Sheila (QueenofSheeba on Ravelry) is a knitter who frequently embodies the Mochimochi spirit by spreading little bits of happiness wherever she goes. For her latest project, the happiness comes in the form of tiny bunnies with messages of spring for the embattled citizens of New England, who have been dealing with unprecedented amounts of snow recently.
Here’s what Sheila says in her project description on Ravelry:
Desperate times call for desperate measures!
Much like the rest of the Northeast my little patch of Maine has been inundated with snow and it just keeps coming! All you hear is “No more snow!” “Please make it stop!” “U-N-C-L-E ALREADY!!!” That’s just me! Hehehe. Of course I am hearing the same desperate cries everywhere I go SO, I decided to start the “Think Spring” movement. Maybe, juuuuuust maybe, if enough of us thing positive thoughts spring will come about sooner. As I said, things are getting desperate!
The big batch of bunnies goes to the folks at the local library. The others will randomly be given to those in need-hehehe. I figure it can’t hurt and might make folks smile in between the snowflakes…
Sure, little knitted bunnies in plastic eggs are silly, but I have no doubt that they are just what some people need right now. There’s a whole Tiny Bunny Movement based on this idea, in fact! Check out their Ravelry group, and use my free pattern to scatter little bunny-snapped seeds of happiness yourself.
Exciting news: Mochimochi Land will be coming to Vogue Knitting LIVE in Pasadena in April!
The mochis and I will be in the art gallery (in or near the marketplace) all weekend long April 17-19 at the Pasadena Convention Center. Stop by to say hi and see a piece of Mochimochi Land in person—including a sneak preview of some of the creatures from my next book! And if you like, you can also bring a tiny mochi (3″ tall or smaller) to come live in Mochimochi Land.
I’ll be there hanging out, knitting, and selling my books and a selection of kits.
Plus!
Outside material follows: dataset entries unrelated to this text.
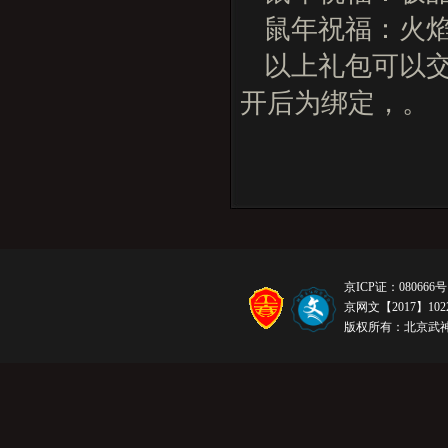
鼠年祝福：火
以上礼包可以
开后为绑定，。
京ICP证：080666号
京网文【2017】1022
版权所有：北京武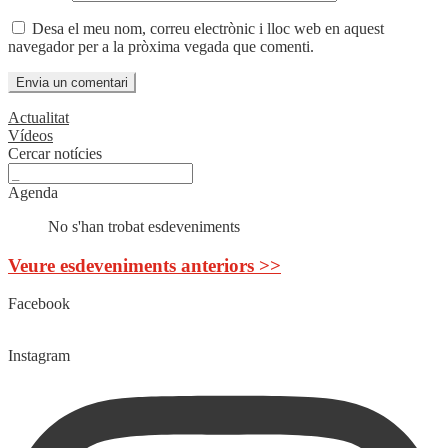
Desa el meu nom, correu electrònic i lloc web en aquest
navegador per a la pròxima vegada que comenti.
Actualitat
Vídeos
Cercar notícies
Agenda
No s'han trobat esdeveniments
Veure esdeveniments anteriors >>
Facebook
Instagram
On Sunday there will be a hunt for tiny roses all through the marketplace.
Of course, I hope tiny roses will be all over the place (knit yours from my free pattern and wear it proudly!), but everyone who finds a tiny Pasadena rose with a special tag will win a copy of Huge & Huggable Mochimochi.
VK LIVE offers so much more—check out all the classes and other goings-on at their website.
I’ll see you and your roses in Pasadena!
Happy Chinese New Year—it’s now officially the year of the sheep!
The inspiration behind this design is pretty obvious—I can’t count the number of requests that I’ve gotten for this high-fiber animal over the years. But I’m kind of glad that I waited until this year to make it, because my tiny designing skills have come a long way, and I wanted to get this one just right!
The techniques that the pattern uses are your standard tiny mochi techniques—knitting in the round on double-pointed needles, I-cord, and picking up stitches (just for the tail). But I added a new technique: brushing, a tip I picked up from June of PlanetJune.
I recommend using a 100% wool yarn to help get your sheep the fuzziest they can be. For the samples in the photos, I used a combination of Cascade 220 Fingering, Knit Picks Palette, and Cascade Heritage yarns (for the faces and legs).
And if you’ve got wool scrap yarn, this pattern is perfect for using up leftover bits—just use a larger needle size to scale it up.